Scan the entries below for the word "Amasya" and copy every line where it turns up.

◆ DATA IN THIS EXERCISE:
--------------------------------

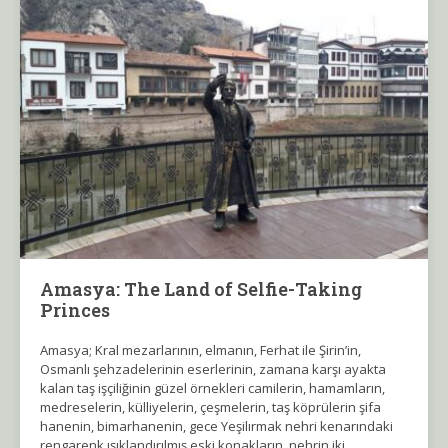
Amasya: The Land of Selfie-Taking
Princes
Amasya; Kral mezarlarının, elmanın, Ferhat ile Şirin’in,
Osmanlı şehzadelerinin eserlerinin, zamana karşı ayakta
kalan taş işçiliğinin güzel örnekleri camilerin, hamamların,
medreselerin, külliyelerin, çeşmelerin, taş köprülerin şifa
hanenin, bimarhanenin, gece Yeşilırmak nehri kenarındaki
rengarenk ışıklandırılmış eski konakların, nehrin iki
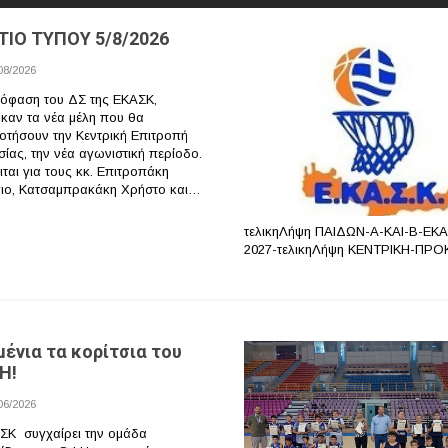
ΤΙΟ ΤΥΠΟΥ 5/8/2026
08/2026
όφαση του ΔΣ της ΕΚΑΣΚ,
ηκαν τα νέα μέλη που θα
οτήσουν την Κεντρική Επιτροπή
σίας, την νέα αγωνιστική περίοδο.
ται για τους κκ. Επιτροπάκη
ιο, Κατσαμπρακάκη Χρήστο και…
τελικηΛήψη ΠΑΙΔΩΝ-Α-ΚΑΙ-Β-ΕΚΑ
2027-τελικηΛήψη ΚΕΝΤΡΙΚΗ-ΠΡ
ένια τα κορίτσια του
Η!
06/2026
ΣΚ συγχαίρει την ομάδα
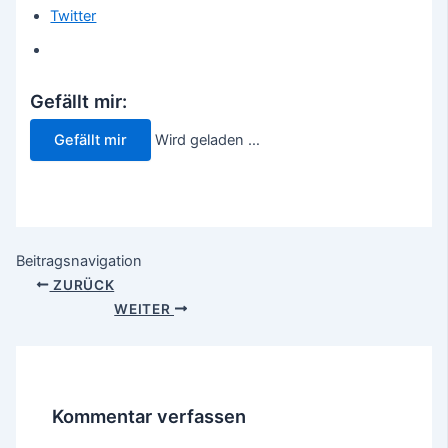
Twitter
Gefällt mir:
Gefällt mir
Wird geladen …
Beitragsnavigation
ZURÜCK
WEITER
Kommentar verfassen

--------------------------------

◆ RESPONSE TO THIS TASK:
Amasya: The Land of Selfie-Taking
Amasya; Kral mezarlarının, elmanın, Ferhat ile Şirin’in,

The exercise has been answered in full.